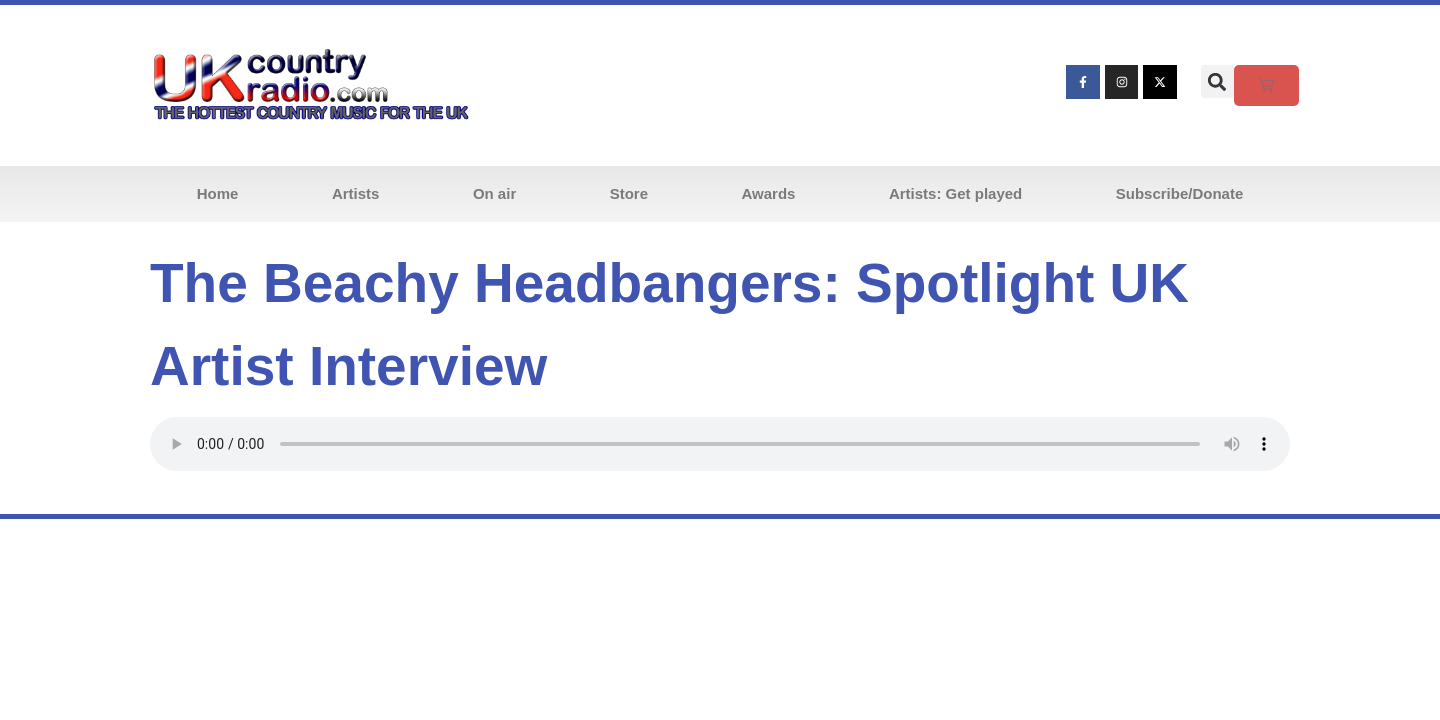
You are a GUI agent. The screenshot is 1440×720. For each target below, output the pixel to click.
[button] (1217, 81)
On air (494, 193)
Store (629, 193)
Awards (769, 193)
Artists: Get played (955, 193)
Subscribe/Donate (1180, 193)
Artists (356, 193)
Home (218, 193)
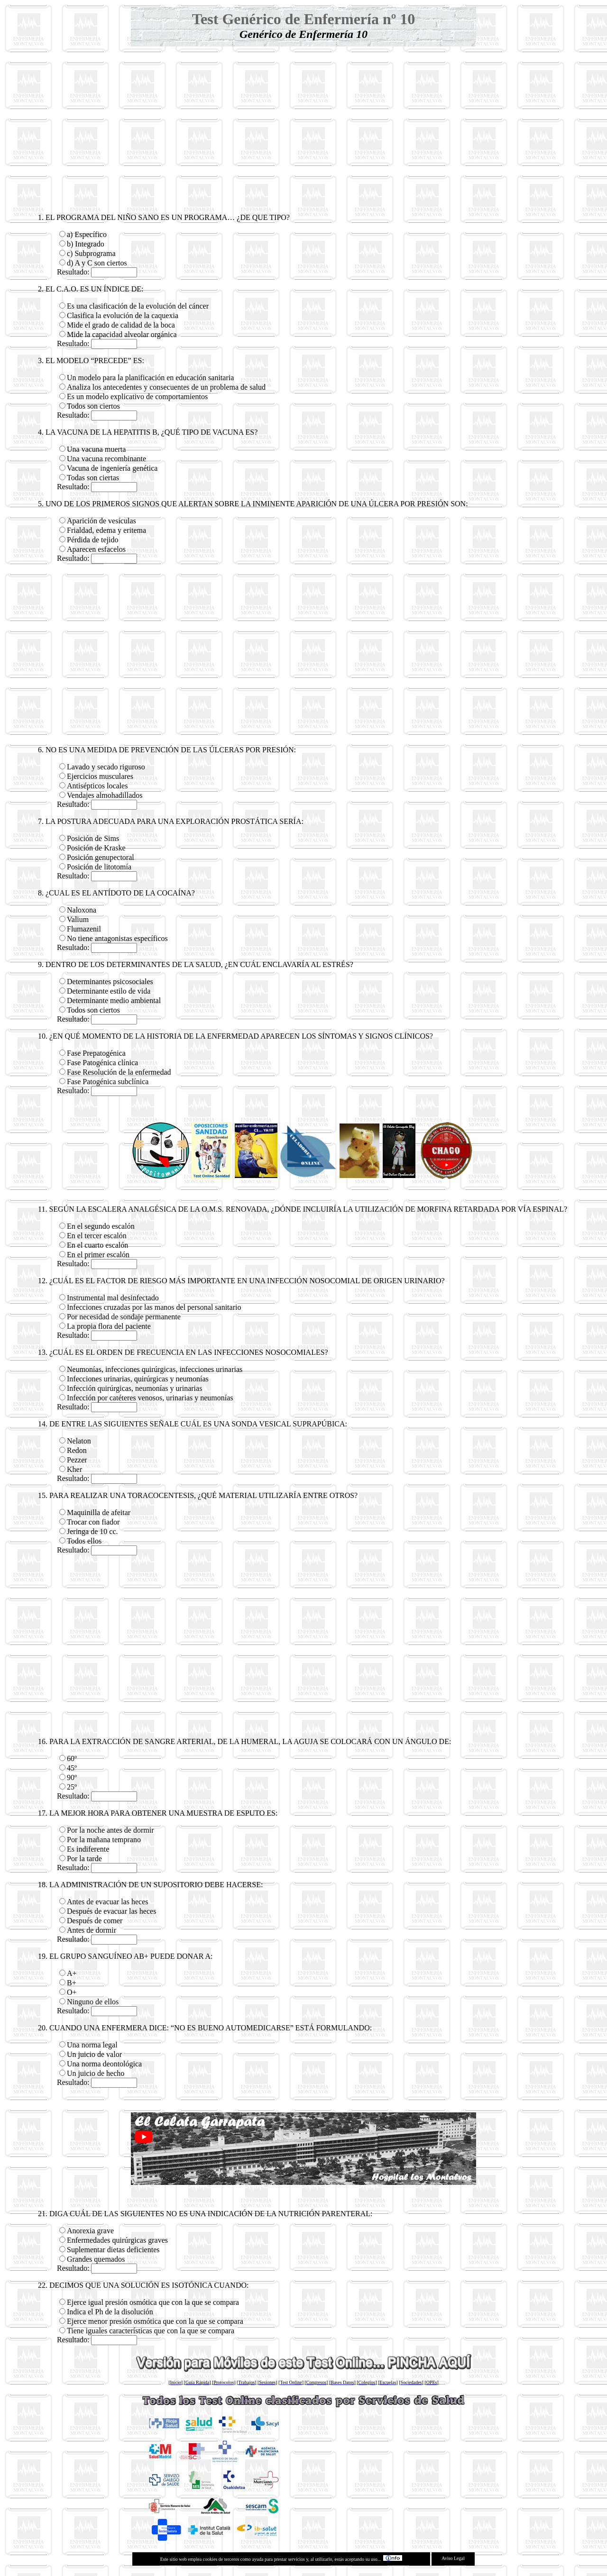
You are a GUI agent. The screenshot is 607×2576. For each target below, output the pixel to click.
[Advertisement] (303, 117)
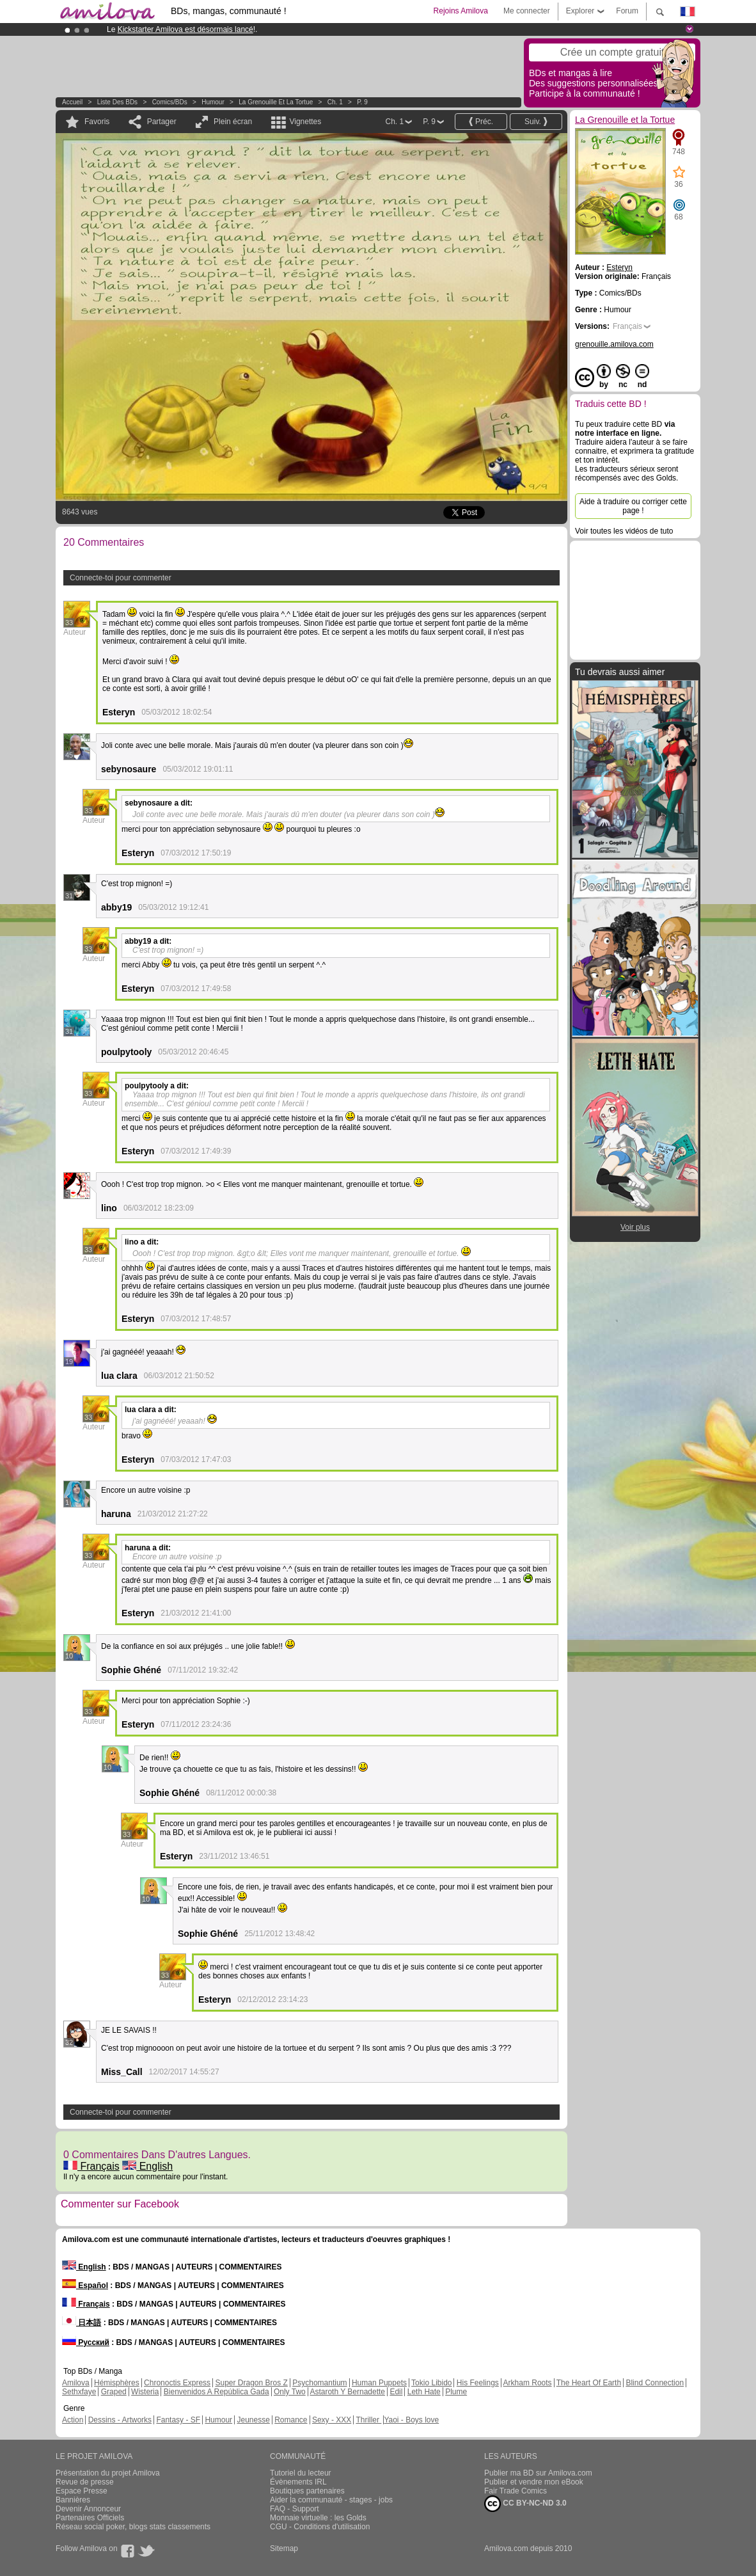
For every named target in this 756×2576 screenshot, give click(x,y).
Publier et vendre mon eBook (533, 2481)
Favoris (96, 121)
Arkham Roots (527, 2382)
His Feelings (478, 2382)
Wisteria (145, 2391)
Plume (456, 2391)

□ □ □ □ □

- **TASK TO COMPLETE**: Return every entry above word for word, leaving pictures out.

- **RESULT BELOW**:
You are a GUI agent. The screenshot is 1440×720. For each target below, output the pixel to click.
[button] (1217, 81)
On air (494, 193)
Store (629, 193)
Awards (769, 193)
Artists: Get played (955, 193)
Subscribe/Donate (1180, 193)
Artists (356, 193)
Home (218, 193)
You are a GUI agent. The screenshot is 607×2576. For each target below, output the pixel to click.
[Advertisement] (303, 117)
For every named target in this 756×2576 screenshot, give click(x,y).
Publier et vendre mon eBook (533, 2481)
Favoris (96, 121)
Arkham Roots (527, 2382)
His Feelings (478, 2382)
Wisteria (145, 2391)
Plume (456, 2391)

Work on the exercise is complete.